Online FINRA BrokerCheck records as of November 16, 2018, disclose that Claimant Wilson was first registered in 2008 and was associated with FINRA member firm Edward Jones from April 2008 to June 2013. The only disclosure on her record (which should soon be expunged per the above FINRA arbitrator's recommendation) is listed under "Customer Dispute - Settled," and involves a complaint received by Edward Jones on December 1, 2017, seeking at least $5,000 based upon allegations that:

The client alleges the financial advisor (her former daughter-in-law) removed funds from the client's account from August 2009 through October 2012.

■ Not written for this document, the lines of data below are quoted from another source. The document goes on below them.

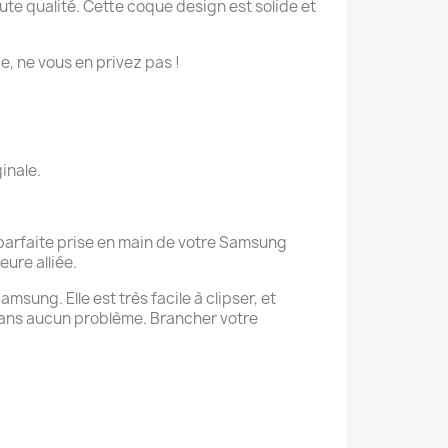
e qualité. Cette coque design est solide et
ie, ne vous en privez pas !
inale.
 parfaite prise en main de votre Samsung
eure alliée.
sung. Elle est très facile à clipser, et
sans aucun problème. Brancher votre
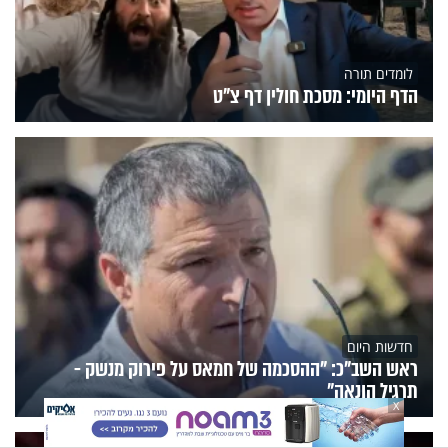
לומדים תורה
הדף היומי: מסכת חולין דף צ"ט
חדשות היום
ראש השב"כ: "ההסכמה של חמאס על פירוק מנשק -
תרגיל הונאה"
X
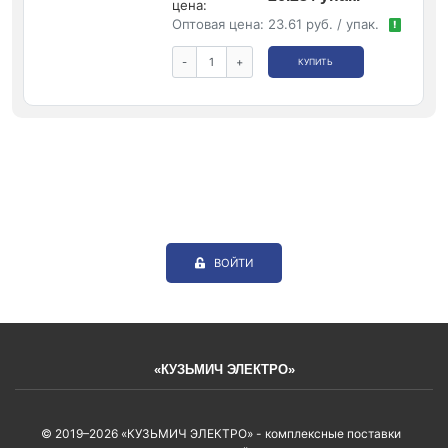
цена:
Оптовая цена:
23.61 руб. / упак.
!
-
+
КУПИТЬ
ВОЙТИ
«КУЗЬМИЧ ЭЛЕКТРО»
© 2019–2026 «КУЗЬМИЧ ЭЛЕКТРО» - комплексные поставки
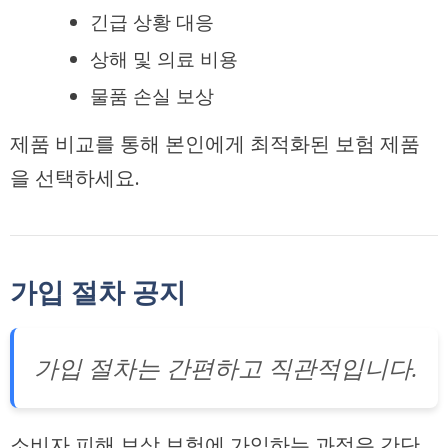
긴급 상황 대응
상해 및 의료 비용
물품 손실 보상
제품 비교를 통해 본인에게 최적화된 보험 제품
을 선택하세요.
가입 절차 공지
가입 절차는 간편하고 직관적입니다.
소비자 피해 보상 보험에 가입하는 과정은 간단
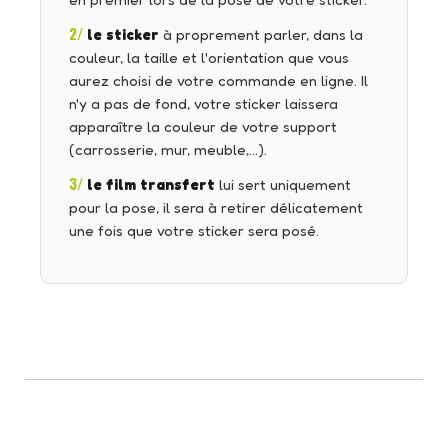
en premier lors de la pose de votre sticker.
2/
le sticker
à proprement parler, dans la
couleur, la taille et l'orientation que vous
aurez choisi de votre commande en ligne. Il
n'y a pas de fond, votre sticker laissera
apparaître la couleur de votre support
(carrosserie, mur, meuble,…).
3/
le film transfert
lui sert uniquement
pour la pose, il sera à retirer délicatement
une fois que votre sticker sera posé.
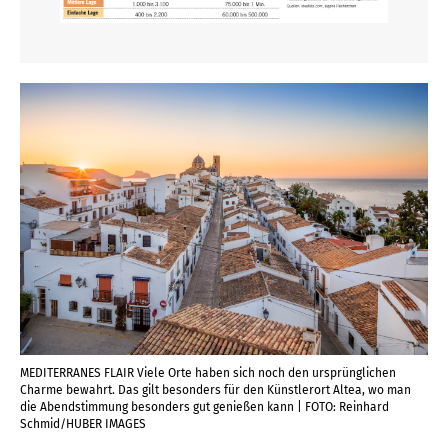
MEDITERRANES FLAIR Viele Orte haben sich noch den ursprünglichen
Charme bewahrt. Das gilt besonders für den Künstlerort Altea, wo man
die Abendstimmung besonders gut genießen kann | FOTO: Reinhard
Schmid/HUBER IMAGES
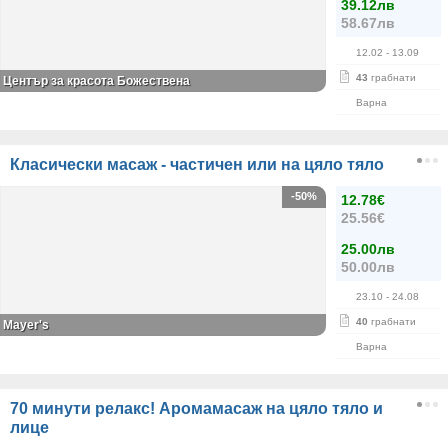
39.12лв
58.67лв
12.02
- 13.09
43
грабнати
Център за красота Божествена
Варна
Класически масаж - частичен или на цяло тяло
-50%
12.78€
25.56€
25.00лв
50.00лв
23.10
- 24.08
40
грабнати
Mayer's
Варна
70 минути релакс! Аромамасаж на цяло тяло и
лице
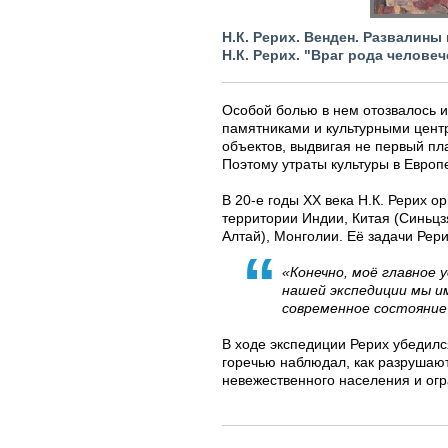
Н.К. Рерих. Венден. Развалины 
Н.К. Рерих. "Враг рода человече
Особой болью в нем отозвалось и
памятниками и культурными центр
объектов, выдвигая не первый пл
Поэтому утраты культуры в Европ
В 20-е годы ХХ века Н.К. Рерих 
территории Индии, Китая (Синьцз
Алтай), Монголии. Её задачи Рер
«Конечно, моё главное 
нашей экспедиции мы и
современное состояние
В ходе экспедиции Рерих убедилс
горечью наблюдал, как разрушают
невежественного населения и ог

The customer complaint was settled on April 4, 2018, for $4,209.80. The "Firm Statement" for this disclosure is very confusing and asserts two incompatible outcomes:

Based on the firm's review, the client's claim was denied.
Based on the firm's review, the client's claim was settled in the amount of $4,209.80.

Making matters worse, the "Broker Statement" for this disclosure is even more confusing and further muddies an already muddy mess:

Based on the firm's review, the client's claim was denied. Based on the firm's review, the client's claim was settled in the amount of $4,209.80. The funds were transferred out of customer account in October 2012; Rep left in June 2012.

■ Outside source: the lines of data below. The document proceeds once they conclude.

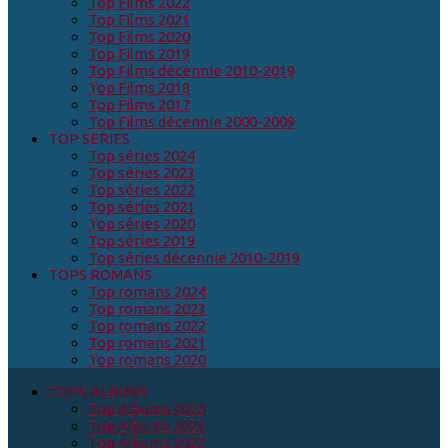
Top Films 2022
Top Films 2021
Top Films 2020
Top Films 2019
Top Films décennie 2010-2019
Top Films 2018
Top Films 2017
Top Films décennie 2000-2009
TOP SERIES
Top séries 2024
Top séries 2023
Top séries 2022
Top séries 2021
Top séries 2020
Top séries 2019
Top séries décennie 2010-2019
TOPS ROMANS
Top romans 2024
Top romans 2023
Top romans 2022
Top romans 2021
Top romans 2020
TOPS ALBUMS
Top Albums 2024
Top Albums 2023
Top Albums 2022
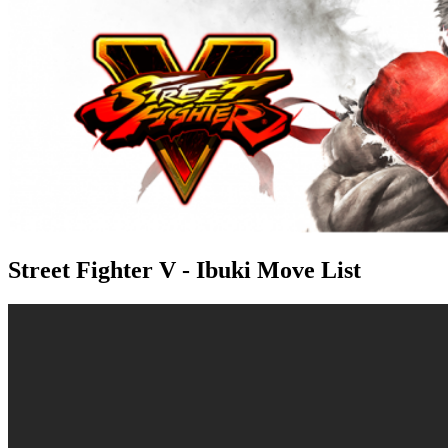
Street Fighter V - Ibuki Move List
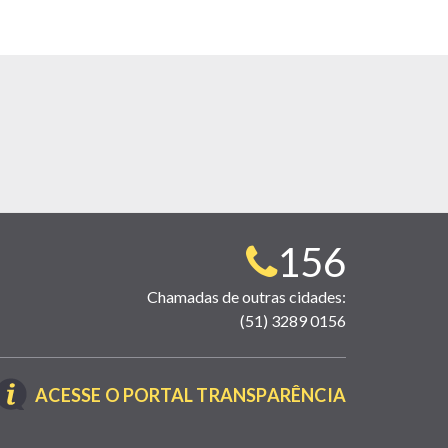
Telefone
156
para
Chamadas de outras cidades:
(51) 3289 0156
contato:
(LINK
ACESSE O PORTAL TRANSPARÊNCIA
ABRE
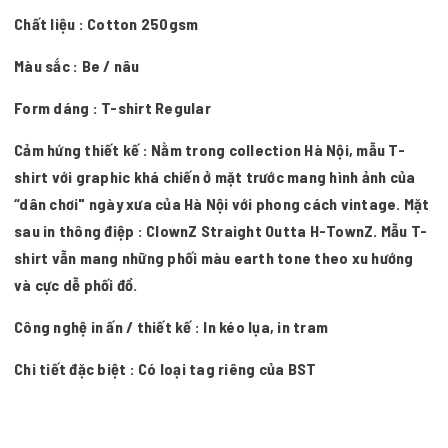
Chất liệu : Cotton 250gsm
Màu sắc : Be / nâu
Form dáng : T-shirt Regular
Cảm hứng thiết kế : Nằm trong collection Hà Nội, mẫu T-
shirt với graphic khá chiến ở mặt trước mang hình ảnh của
“dân chơi" ngày xưa của Hà Nội với phong cách vintage. Mặt
sau in thông điệp : ClownZ Straight Outta H-TownZ. Mẫu T-
shirt vẫn mang những phối màu earth tone theo xu hướng
và cực dễ phối đồ.
Công nghệ in ấn / thiết kế : In kéo lụa, in tram
Chi tiết đặc biệt : Có loại tag riêng của BST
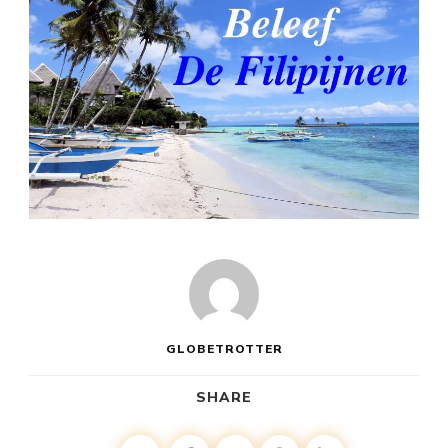
GLOBETROTTER
SHARE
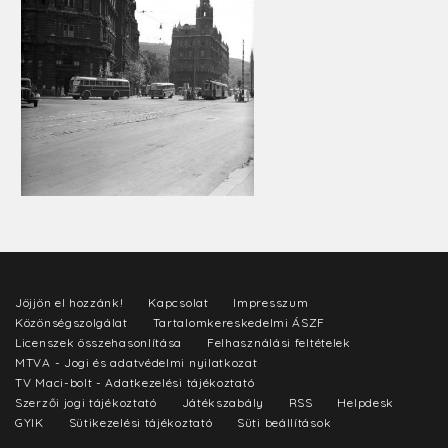
Jöjjön el hozzánk!
Kapcsolat
Impresszum
Közönségszolgálat
Tartalomkereskedelmi ÁSZF
Licenszek összehasonlítása
Felhasználási feltételek
MTVA - Jogi és adatvédelmi nyilatkozat
TV Maci-bolt - Adatkezelési tájékoztató
Szerzői jogi tájékoztató
Játékszabály
RSS
Helpdesk
GYIK
Sütikezelési tájékoztató
Süti beállítások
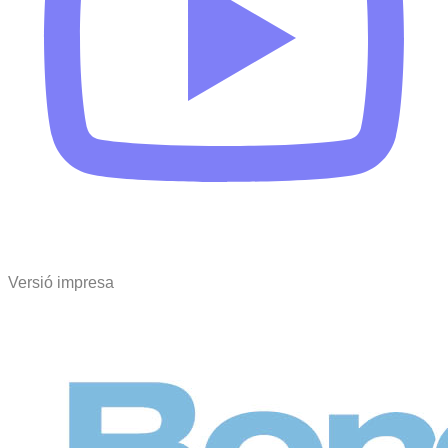
Versió impresa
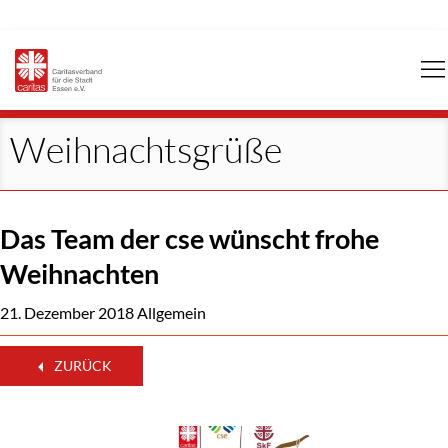
Navigation
überspringen
Weihnachtsgrüße
Das Team der cse wünscht frohe
Weihnachten
21. Dezember 2018
Allgemein
ZURÜCK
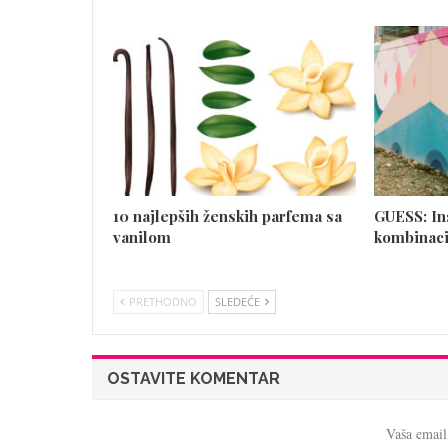
10 najlepših ženskih parfema sa
GUESS: In
vanilom
kombinaci
PRETHODNO
SLEDEĆE
OSTAVITE KOMENTAR
Vaša email 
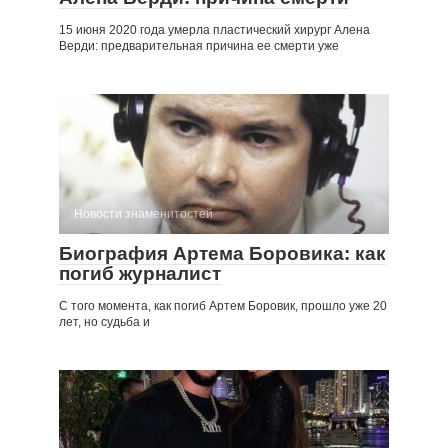
15 июня 2020 года умерла пластический хирург Алена
Верди: предварительная причина ее смерти уже
Новости знаменитостей
Биография Артема Боровика: как
погиб журналист
С того момента, как погиб Артем Боровик, прошло уже 20
лет, но судьба и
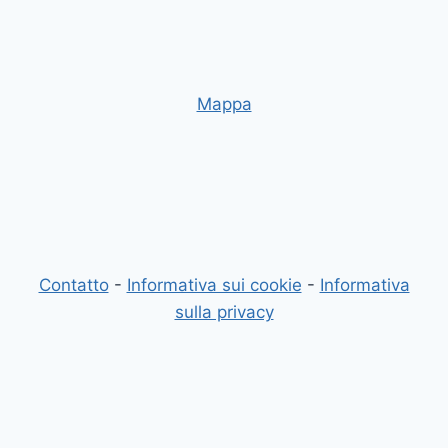
Mappa
Contatto
-
Informativa sui cookie
-
Informativa
sulla privacy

What the hell? I mean, c'mon FINRA, get your act together!!  

Did Edward Jones deny the claim and not make any settlement payment or did the firm settle the claim and make a $4,209.80. It can't be both, right?  

Although I appreciate that the recommended expungement may well erase the entire customer complaint disclosure and will ultimately remove all the confusion, that's hardly the point. How did FINRA in its role as a regulator allow the filing on its BrokerCheck platform of two incompatible explanations about a customer complaint?